(Information Opens)

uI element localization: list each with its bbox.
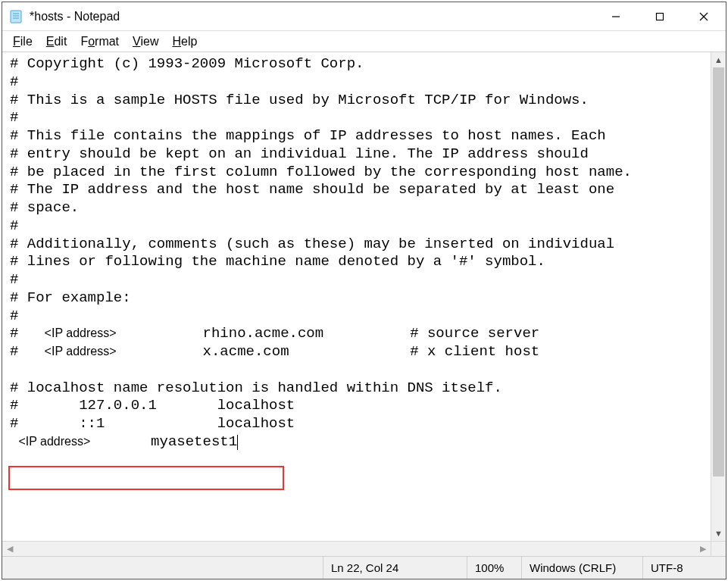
statusbar: Ln 22, Col 24 100% Windows (CRLF) UTF-8 bbox=[2, 556, 726, 579]
scroll-down-arrow-icon[interactable]: ▼ bbox=[711, 526, 726, 541]
ip-placeholder: <IP address> bbox=[45, 326, 117, 339]
line: rhino.acme.com # source server bbox=[117, 325, 540, 342]
status-zoom: 100% bbox=[467, 557, 521, 579]
line: myasetest1 bbox=[90, 433, 237, 450]
line: # Copyright (c) 1993-2009 Microsoft Corp… bbox=[10, 55, 364, 72]
line: # This file contains the mappings of IP … bbox=[10, 127, 606, 144]
scroll-corner bbox=[711, 542, 726, 556]
scroll-left-arrow-icon[interactable]: ◀ bbox=[2, 542, 17, 556]
line: # bbox=[10, 73, 18, 90]
svg-rect-0 bbox=[11, 11, 21, 23]
notepad-icon bbox=[8, 9, 23, 24]
line: # lines or following the machine name de… bbox=[10, 253, 545, 270]
notepad-window: *hosts - Notepad File Edit Format View H… bbox=[2, 2, 726, 579]
window-controls bbox=[594, 2, 726, 30]
line: # bbox=[10, 343, 45, 360]
window-title: *hosts - Notepad bbox=[30, 10, 120, 23]
line bbox=[10, 433, 18, 450]
title-left: *hosts - Notepad bbox=[2, 9, 594, 24]
line: # Additionally, comments (such as these)… bbox=[10, 236, 614, 252]
line: # bbox=[10, 308, 18, 324]
line: # bbox=[10, 271, 18, 288]
menubar: File Edit Format View Help bbox=[2, 31, 726, 52]
line: # space. bbox=[10, 199, 79, 216]
line: # bbox=[10, 325, 45, 342]
line: # The IP address and the host name shoul… bbox=[10, 181, 614, 198]
line: # For example: bbox=[10, 289, 131, 306]
close-button[interactable] bbox=[682, 2, 726, 30]
scroll-track[interactable] bbox=[711, 476, 726, 526]
line: # 127.0.0.1 localhost bbox=[10, 397, 295, 414]
line: # be placed in the first column followed… bbox=[10, 164, 632, 180]
vertical-scrollbar[interactable]: ▲ ▼ bbox=[711, 52, 726, 541]
maximize-button[interactable] bbox=[638, 2, 682, 30]
line: x.acme.com # x client host bbox=[117, 343, 540, 360]
line: # bbox=[10, 217, 18, 234]
menu-help[interactable]: Help bbox=[166, 33, 205, 50]
hscroll-track[interactable] bbox=[17, 542, 695, 556]
line: # This is a sample HOSTS file used by Mi… bbox=[10, 92, 589, 108]
horizontal-scrollbar[interactable]: ◀ ▶ bbox=[2, 541, 726, 556]
line: # bbox=[10, 109, 18, 126]
status-position: Ln 22, Col 24 bbox=[323, 557, 467, 579]
text-editor[interactable]: # Copyright (c) 1993-2009 Microsoft Corp… bbox=[2, 52, 711, 541]
status-line-ending: Windows (CRLF) bbox=[521, 557, 642, 579]
line: # localhost name resolution is handled w… bbox=[10, 380, 502, 396]
scroll-right-arrow-icon[interactable]: ▶ bbox=[695, 542, 711, 556]
menu-view[interactable]: View bbox=[127, 33, 166, 50]
titlebar: *hosts - Notepad bbox=[2, 2, 726, 31]
editor-area: # Copyright (c) 1993-2009 Microsoft Corp… bbox=[2, 52, 726, 541]
menu-edit[interactable]: Edit bbox=[40, 33, 75, 50]
ip-placeholder: <IP address> bbox=[18, 435, 90, 448]
scroll-up-arrow-icon[interactable]: ▲ bbox=[711, 52, 726, 67]
scroll-thumb[interactable] bbox=[713, 67, 724, 476]
minimize-button[interactable] bbox=[594, 2, 638, 30]
line: # ::1 localhost bbox=[10, 415, 295, 432]
menu-format[interactable]: Format bbox=[74, 33, 127, 50]
line: # entry should be kept on an individual … bbox=[10, 145, 589, 162]
text-caret bbox=[237, 435, 238, 450]
menu-file[interactable]: File bbox=[7, 33, 40, 50]
ip-placeholder: <IP address> bbox=[45, 345, 117, 358]
status-encoding: UTF-8 bbox=[642, 557, 726, 579]
svg-rect-5 bbox=[657, 13, 664, 20]
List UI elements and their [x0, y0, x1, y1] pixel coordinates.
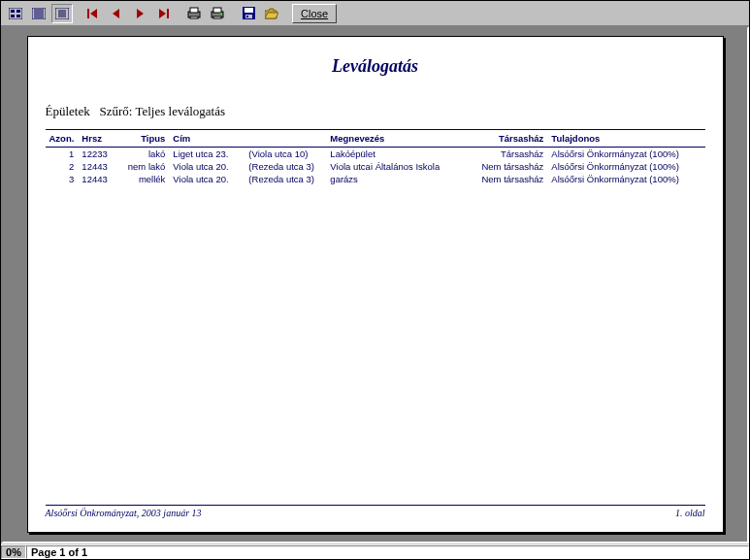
status-bar: 0% Page 1 of 1 — [1, 544, 749, 559]
svg-marker-17 — [159, 9, 166, 18]
svg-rect-20 — [190, 8, 198, 13]
svg-rect-29 — [246, 16, 248, 17]
svg-rect-2 — [16, 10, 20, 13]
status-page: Page 1 of 1 — [26, 545, 749, 559]
col-hrsz: Hrsz — [78, 130, 118, 148]
view-thumbnails-icon[interactable] — [5, 4, 26, 23]
footer-right: 1. oldal — [675, 508, 705, 518]
svg-rect-12 — [58, 10, 66, 17]
svg-rect-27 — [245, 8, 253, 13]
svg-rect-13 — [87, 9, 89, 18]
table-row: 112233lakóLiget utca 23.(Viola utca 10)L… — [46, 148, 705, 161]
open-icon[interactable] — [261, 4, 282, 23]
table-row: 312443mellékViola utca 20.(Rezeda utca 3… — [46, 173, 705, 185]
col-tarsashaz: Társasház — [472, 130, 547, 148]
next-page-icon[interactable] — [129, 4, 150, 23]
svg-marker-15 — [113, 9, 119, 18]
save-icon[interactable] — [238, 4, 259, 23]
print-icon[interactable] — [207, 4, 228, 23]
print-setup-icon[interactable] — [183, 4, 205, 23]
report-page: Leválogatás Épületek Szűrő: Teljes levál… — [27, 36, 724, 533]
col-megnevezes: Megnevezés — [326, 130, 472, 148]
svg-marker-16 — [137, 9, 144, 18]
prev-page-icon[interactable] — [106, 4, 127, 23]
svg-marker-14 — [90, 9, 97, 18]
table-header-row: Azon. Hrsz Tipus Cím Megnevezés Társashá… — [46, 130, 705, 148]
col-tipus: Tipus — [118, 130, 169, 148]
status-percent: 0% — [1, 545, 26, 559]
svg-rect-24 — [213, 16, 221, 18]
subtitle-filter: Szűrő: Teljes leválogatás — [99, 104, 225, 118]
report-title: Leválogatás — [46, 56, 705, 77]
svg-rect-0 — [9, 8, 22, 19]
svg-rect-4 — [16, 15, 20, 17]
preview-viewport: Leválogatás Épületek Szűrő: Teljes levál… — [1, 26, 749, 544]
svg-point-25 — [220, 13, 222, 15]
svg-rect-1 — [11, 10, 15, 13]
footer-left: Alsóőrsi Önkrományzat, 2003 január 13 — [46, 508, 202, 518]
svg-rect-21 — [190, 16, 198, 18]
toolbar: Close — [1, 1, 749, 26]
svg-rect-3 — [11, 15, 15, 17]
view-page-icon[interactable] — [28, 4, 49, 23]
close-button[interactable]: Close — [292, 4, 337, 23]
report-subtitle: Épületek Szűrő: Teljes leválogatás — [46, 104, 705, 119]
view-fit-icon[interactable] — [51, 4, 73, 23]
col-azon: Azon. — [46, 130, 79, 148]
report-footer: Alsóőrsi Önkrományzat, 2003 január 13 1.… — [46, 505, 705, 518]
first-page-icon[interactable] — [82, 4, 104, 23]
table-row: 212443nem lakóViola utca 20.(Rezeda utca… — [46, 160, 705, 173]
svg-rect-23 — [213, 8, 221, 13]
svg-marker-31 — [265, 13, 278, 18]
col-tulajdonos: Tulajdonos — [547, 130, 704, 148]
svg-rect-18 — [167, 9, 169, 18]
subtitle-prefix: Épületek — [46, 104, 90, 118]
report-table: Azon. Hrsz Tipus Cím Megnevezés Társashá… — [46, 129, 705, 185]
col-cim: Cím — [169, 130, 326, 148]
last-page-icon[interactable] — [152, 4, 174, 23]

(Information Closes)

Exercise objective => A faithful copy of all the entries is required, pictures excluded.

Answer to this task =>
uI element localization: list each with its bbox.
statusbar: Ln 22, Col 24 100% Windows (CRLF) UTF-8 bbox=[2, 556, 726, 579]
scroll-down-arrow-icon[interactable]: ▼ bbox=[711, 526, 726, 541]
ip-placeholder: <IP address> bbox=[45, 326, 117, 339]
line: rhino.acme.com # source server bbox=[117, 325, 540, 342]
status-zoom: 100% bbox=[467, 557, 521, 579]
line: myasetest1 bbox=[90, 433, 237, 450]
line: # Copyright (c) 1993-2009 Microsoft Corp… bbox=[10, 55, 364, 72]
line: # This file contains the mappings of IP … bbox=[10, 127, 606, 144]
scroll-corner bbox=[711, 542, 726, 556]
scroll-left-arrow-icon[interactable]: ◀ bbox=[2, 542, 17, 556]
line: # bbox=[10, 73, 18, 90]
svg-rect-0 bbox=[11, 11, 21, 23]
notepad-icon bbox=[8, 9, 23, 24]
line: # lines or following the machine name de… bbox=[10, 253, 545, 270]
notepad-window: *hosts - Notepad File Edit Format View H… bbox=[2, 2, 726, 579]
window-controls bbox=[594, 2, 726, 30]
line: # bbox=[10, 343, 45, 360]
window-title: *hosts - Notepad bbox=[30, 10, 120, 23]
line bbox=[10, 433, 18, 450]
title-left: *hosts - Notepad bbox=[2, 9, 594, 24]
line: # Additionally, comments (such as these)… bbox=[10, 236, 614, 252]
line: # bbox=[10, 308, 18, 324]
line: # bbox=[10, 271, 18, 288]
menubar: File Edit Format View Help bbox=[2, 31, 726, 52]
line: # space. bbox=[10, 199, 79, 216]
line: # bbox=[10, 325, 45, 342]
line: # The IP address and the host name shoul… bbox=[10, 181, 614, 198]
line: # For example: bbox=[10, 289, 131, 306]
close-button[interactable] bbox=[682, 2, 726, 30]
scroll-track[interactable] bbox=[711, 476, 726, 526]
line: # 127.0.0.1 localhost bbox=[10, 397, 295, 414]
line: # be placed in the first column followed… bbox=[10, 164, 632, 180]
vertical-scrollbar[interactable]: ▲ ▼ bbox=[711, 52, 726, 541]
maximize-button[interactable] bbox=[638, 2, 682, 30]
line: x.acme.com # x client host bbox=[117, 343, 540, 360]
line: # bbox=[10, 217, 18, 234]
menu-help[interactable]: Help bbox=[166, 33, 205, 50]
hscroll-track[interactable] bbox=[17, 542, 695, 556]
line: # This is a sample HOSTS file used by Mi… bbox=[10, 92, 589, 108]
horizontal-scrollbar[interactable]: ◀ ▶ bbox=[2, 541, 726, 556]
line: # bbox=[10, 109, 18, 126]
status-position: Ln 22, Col 24 bbox=[323, 557, 467, 579]
text-editor[interactable]: # Copyright (c) 1993-2009 Microsoft Corp… bbox=[2, 52, 711, 541]
status-line-ending: Windows (CRLF) bbox=[521, 557, 642, 579]
line: # localhost name resolution is handled w… bbox=[10, 380, 502, 396]
scroll-right-arrow-icon[interactable]: ▶ bbox=[695, 542, 711, 556]
menu-view[interactable]: View bbox=[127, 33, 166, 50]
titlebar: *hosts - Notepad bbox=[2, 2, 726, 31]
editor-area: # Copyright (c) 1993-2009 Microsoft Corp… bbox=[2, 52, 726, 541]
menu-edit[interactable]: Edit bbox=[40, 33, 75, 50]
ip-placeholder: <IP address> bbox=[18, 435, 90, 448]
scroll-up-arrow-icon[interactable]: ▲ bbox=[711, 52, 726, 67]
scroll-thumb[interactable] bbox=[713, 67, 724, 476]
minimize-button[interactable] bbox=[594, 2, 638, 30]
line: # ::1 localhost bbox=[10, 415, 295, 432]
menu-format[interactable]: Format bbox=[74, 33, 127, 50]
line: # entry should be kept on an individual … bbox=[10, 145, 589, 162]
text-caret bbox=[237, 435, 238, 450]
menu-file[interactable]: File bbox=[7, 33, 40, 50]
ip-placeholder: <IP address> bbox=[45, 345, 117, 358]
status-encoding: UTF-8 bbox=[642, 557, 726, 579]
svg-rect-5 bbox=[657, 13, 664, 20]
List UI elements and their [x0, y0, x1, y1] pixel coordinates.
status-bar: 0% Page 1 of 1 — [1, 544, 749, 559]
svg-marker-17 — [159, 9, 166, 18]
svg-rect-20 — [190, 8, 198, 13]
svg-rect-29 — [246, 16, 248, 17]
svg-rect-2 — [16, 10, 20, 13]
status-page: Page 1 of 1 — [26, 545, 749, 559]
col-hrsz: Hrsz — [78, 130, 118, 148]
view-thumbnails-icon[interactable] — [5, 4, 26, 23]
footer-right: 1. oldal — [675, 508, 705, 518]
svg-rect-12 — [58, 10, 66, 17]
svg-rect-27 — [245, 8, 253, 13]
svg-rect-13 — [87, 9, 89, 18]
table-row: 112233lakóLiget utca 23.(Viola utca 10)L… — [46, 148, 705, 161]
open-icon[interactable] — [261, 4, 282, 23]
table-row: 312443mellékViola utca 20.(Rezeda utca 3… — [46, 173, 705, 185]
col-tarsashaz: Társasház — [472, 130, 547, 148]
next-page-icon[interactable] — [129, 4, 150, 23]
svg-marker-15 — [113, 9, 119, 18]
save-icon[interactable] — [238, 4, 259, 23]
print-icon[interactable] — [207, 4, 228, 23]
print-setup-icon[interactable] — [183, 4, 205, 23]
report-page: Leválogatás Épületek Szűrő: Teljes levál… — [27, 36, 724, 533]
col-megnevezes: Megnevezés — [326, 130, 472, 148]
svg-marker-16 — [137, 9, 144, 18]
prev-page-icon[interactable] — [106, 4, 127, 23]
svg-marker-14 — [90, 9, 97, 18]
table-header-row: Azon. Hrsz Tipus Cím Megnevezés Társashá… — [46, 130, 705, 148]
col-tipus: Tipus — [118, 130, 169, 148]
status-percent: 0% — [1, 545, 26, 559]
svg-rect-24 — [213, 16, 221, 18]
subtitle-filter: Szűrő: Teljes leválogatás — [99, 104, 225, 118]
report-title: Leválogatás — [46, 56, 705, 77]
svg-rect-0 — [9, 8, 22, 19]
svg-rect-4 — [16, 15, 20, 17]
preview-viewport: Leválogatás Épületek Szűrő: Teljes levál… — [1, 26, 749, 544]
svg-point-25 — [220, 13, 222, 15]
svg-rect-1 — [11, 10, 15, 13]
footer-left: Alsóőrsi Önkrományzat, 2003 január 13 — [46, 508, 202, 518]
svg-rect-21 — [190, 16, 198, 18]
toolbar: Close — [1, 1, 749, 26]
svg-rect-3 — [11, 15, 15, 17]
view-page-icon[interactable] — [28, 4, 49, 23]
close-button[interactable]: Close — [292, 4, 337, 23]
report-subtitle: Épületek Szűrő: Teljes leválogatás — [46, 104, 705, 119]
view-fit-icon[interactable] — [51, 4, 73, 23]
col-azon: Azon. — [46, 130, 79, 148]
report-footer: Alsóőrsi Önkrományzat, 2003 január 13 1.… — [46, 505, 705, 518]
first-page-icon[interactable] — [82, 4, 104, 23]
table-row: 212443nem lakóViola utca 20.(Rezeda utca… — [46, 160, 705, 173]
svg-rect-23 — [213, 8, 221, 13]
svg-marker-31 — [265, 13, 278, 18]
col-tulajdonos: Tulajdonos — [547, 130, 704, 148]
svg-rect-18 — [167, 9, 169, 18]
subtitle-prefix: Épületek — [46, 104, 90, 118]
report-table: Azon. Hrsz Tipus Cím Megnevezés Társashá… — [46, 129, 705, 185]
col-cim: Cím — [169, 130, 326, 148]
last-page-icon[interactable] — [152, 4, 174, 23]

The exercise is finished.